Video showing a Lansing police officer pushing a 17-year-old student at Thornton Fractional South High School is at the center of a federal lawsuit against the school district, the village of Lansing and the officer.
The lawsuit, filed April 9 in the U.S. District Court for the Northern District of Illinois Eastern Division, describes the push and a discussion between the officer and student that continued afterward.
Detective Kiara Bogan, employed by the Lansing Police Department, was working as a student resource officer for the high school March 7, according to the department and the lawsuit.
A security video provided by the family’s attorney, viewed by the Daily Southtown, shows Bogan walking into the left side of the frame and, when approached by a student entering from the opposite direction, stopping and raising her right hand.

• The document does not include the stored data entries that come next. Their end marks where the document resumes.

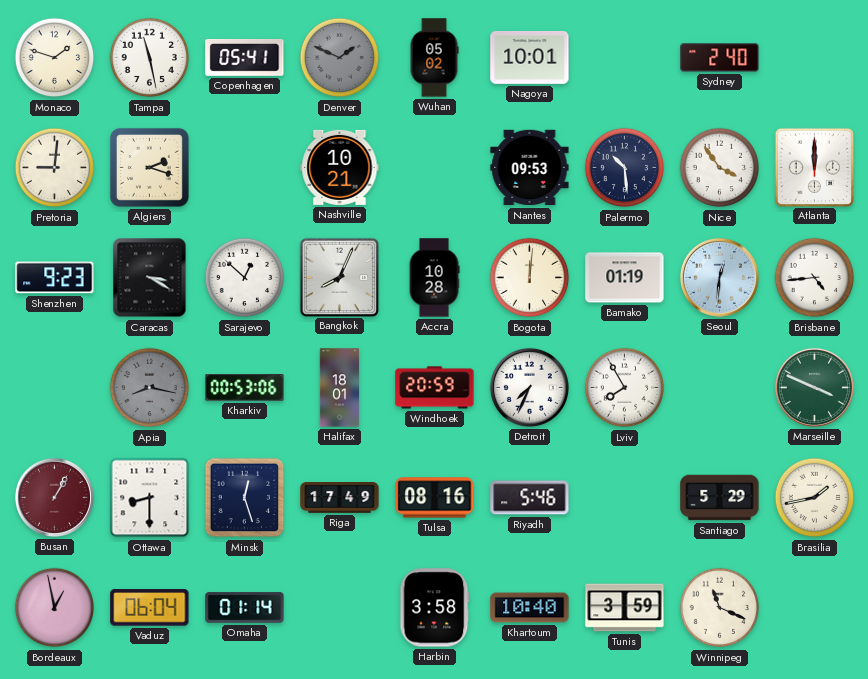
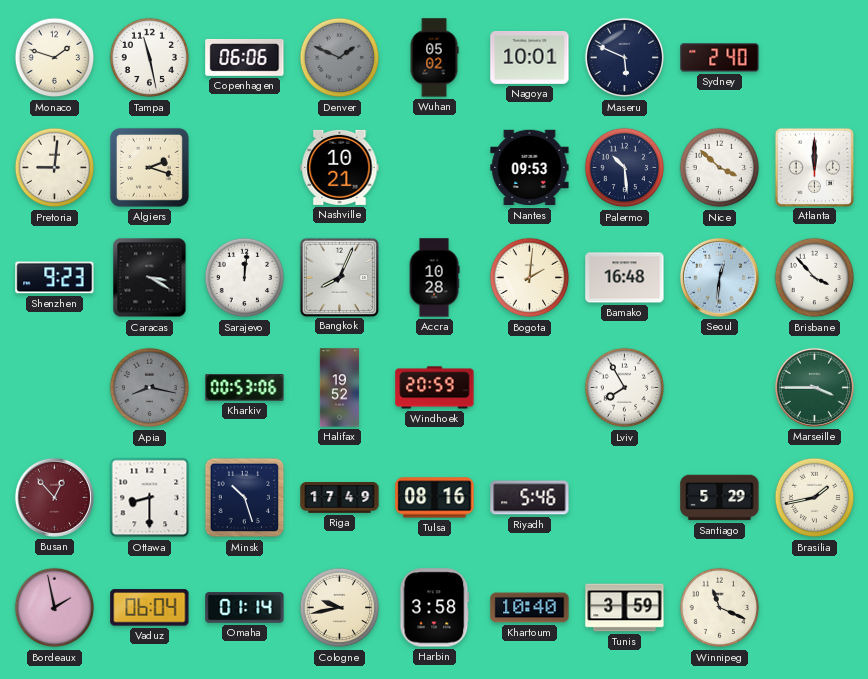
Copenhagen: 05:41 -> 06:06
Maseru: none -> 5:49
Nice: 3:54 -> 3:52
Sarajevo: 12:52 -> 12:01
Bogota: 12:01 -> 2:01
Bamako: 01:19 -> 16:48
Brisbane: 4:44 -> 3:53
Halifax: 18:01 -> 19:52
Detroit: 7:34 -> none
Marseille: 3:49 -> 3:45
Busan: 1:05 -> 12:53
Minsk: 12:27 -> 10:27
Bordeaux: 12:58 -> 1:58
Cologne: none -> 9:43
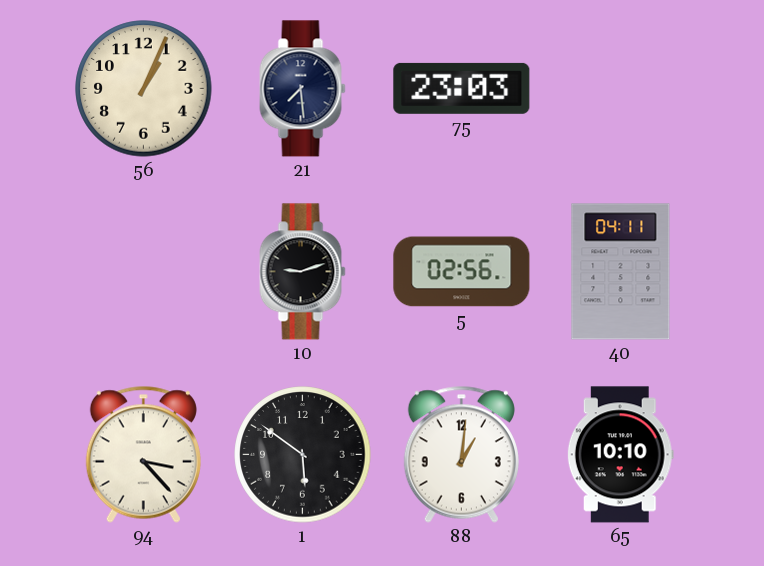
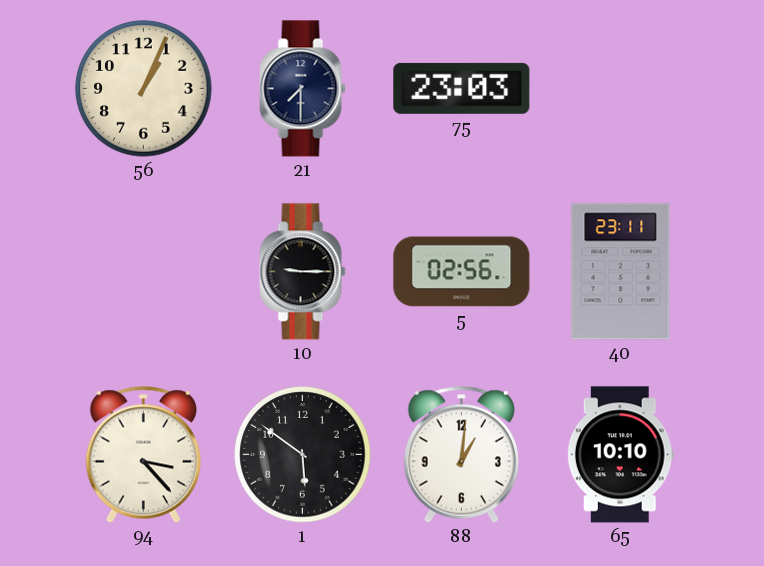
21: 7:29 -> 7:30
10: 9:12 -> 9:15
40: 04:11 -> 23:11
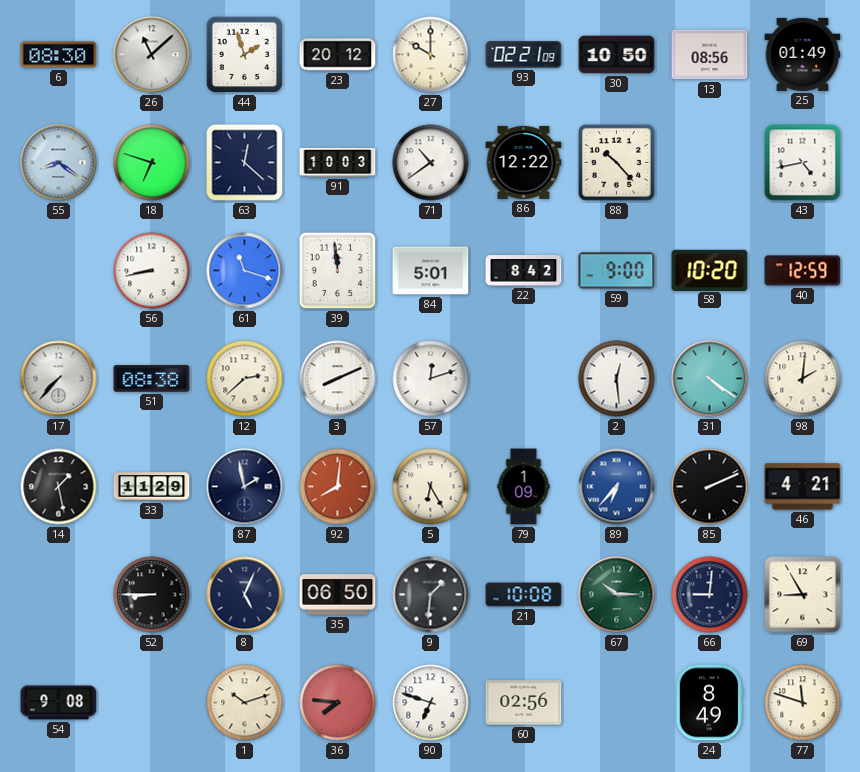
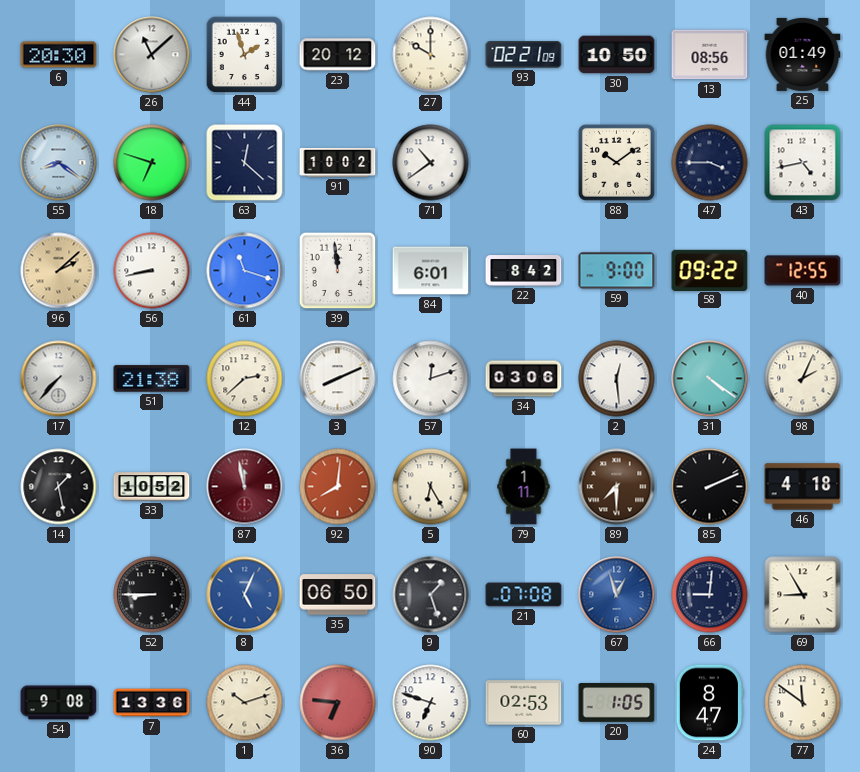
6: 08:30 -> 20:30
91: 10:03 -> 10:02
86: 12:22 -> none
88: 10:23 -> 10:09
47: none -> 3:45
96: none -> 2:08
84: 5:01 -> 6:01
58: 10:20 -> 09:22
40: 12:59 -> 12:55
51: 08:38 -> 21:38
34: none -> 03:06
98: 2:01 -> 2:04
33: 11:29 -> 10:52
87: 1:58 -> 11:58
87 dial: navy -> burgundy
79: 1:09 -> 1:11
89: 6:37 -> 7:30
89 dial: blue -> brown
46: 4:21 -> 4:18
8 dial: navy -> blue
9: 1:31 -> 1:27
21: 10:08 -> 07:08
67: 10:15 -> 12:57
67 dial: green -> blue
7: none -> 13:36
36: 7:46 -> 6:46
60: 02:56 -> 02:53
20: none -> 1:05
24: 8:49 -> 8:47
77: 11:48 -> 11:51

The student is seen in the video shifting his body to scoot between the officer and a student sitting at a table. As the student is passing, Bogan is seen putting her hands on the student’s chest and left arm and pushing him, the video shows.

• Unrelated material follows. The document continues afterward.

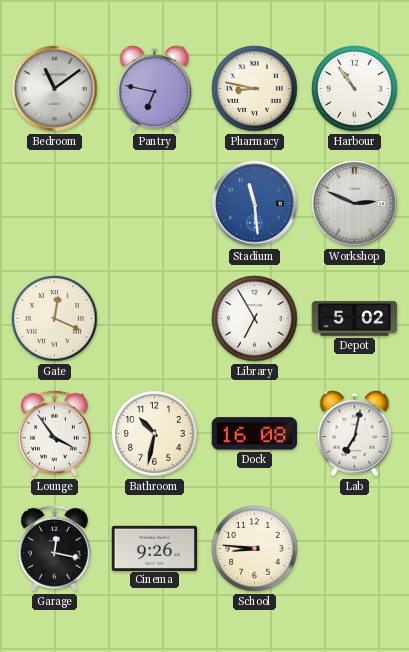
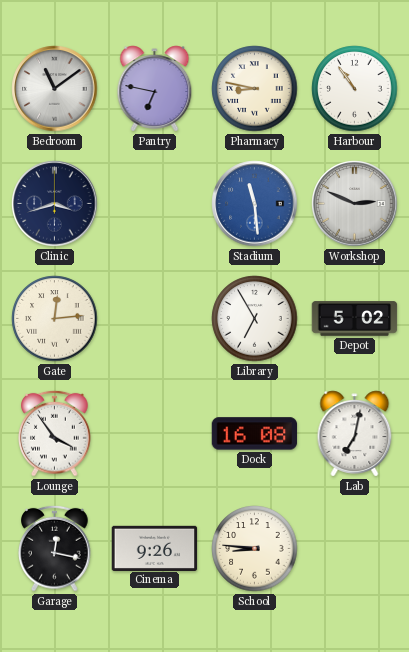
Clinic: none -> 3:42
Gate: 12:19 -> 12:14
Bathroom: 10:32 -> none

“Bogan shoved him, then told him to watch out,” the lawsuit states.
The student, who is an unnamed co-plaintiff with his mother, “responded by issuing an epithet to Bogan,” the lawsuit states. The mother said Wednesday she does not know of any prior incidents between her son and Bogan or any other officers.
Bogan and an attorney for the village did not respond to requests for comment. The district declined to comment on an ongoing investigation. None of the defendants has responded in court, said Jacob Marsh, the family’s lawyer.
Lansing police Detective Sgt. Joe Pomilia told the mother in a meeting after the confrontation with her son that Bogan “lost her cool” because she “had just broken up a disturbance” between different students that morning, according to the lawsuit.
Video from the morning appears to corroborate something had just occurred. About 20 seconds before the student is in front of Bogan, another student can be seen being forcibly guided out of frame by an adult.
“Pomilia told (the mother) he had seen the video, and that Bogan was in the wrong,” the lawsuit writes of the meeting.
But Lansing police Chief Alfred Phillips defended Bogan’s actions, saying Bogan responded in accordance with how police are trained.
“She does not know what the intentions were of that juvenile,” said Phillips. “So when somebody comes up on her and makes contact with her, she has to create distance and that’s what she did. There was nothing egregious about it.”
When asked why the push came after the student was passing Bogan, rather than as a preventative measure when they first came close to one another, Phillips said the officer “was creating space off of her.”
The student and officer are seen speaking to each other for 15 seconds after the encounter.
“Bogan repeatedly told (the student) to ‘Say ‘excuse me’ next time,’” the lawsuit states.
The lawsuit states “a school official arrived and scolded (the student), telling him something to the effect that ‘That’s a cop, you don’t get to say that.’”
Bogan threatened to tase the student, the lawsuit claims.
The school officer is seen standing between the two and guiding the student away from Bogan. As the student turned his back and started to walk away, Bogan followed and yelled “Don’t make me put you down,” according to the lawsuit.
A second camera angle shows Bogan and the student, both of whom are Black, continuing to talk to each other for another 30 seconds before someone guides the officer away from the student.
Thornton Fractional High School District 215 and the village of Lansing are also defendants as Bogan’s employers in her role as a police and school resource officer, Marsh said
The lawsuit accuses Bogan of excessive force, battery and assault, stating her actions will continue to cause the student “emotional trauma, physical and mental pain and suffering, anxiety, and humiliation.”
The lawsuit asks a jury to award compensatory and punitive damages, attorney’s fees and costs to the mother and her son.
Bogan continued to work as a student resource officer for a few days after the incident, but Marsh said she has not worked at the school in recent weeks after he asked the school to move her from the role while the lawsuit is pending.
The mother says this interaction has affected the way her son thinks about law enforcement.
“I think up until then he kind of felt safe at the school,” she said. “He just has a different outlook now.”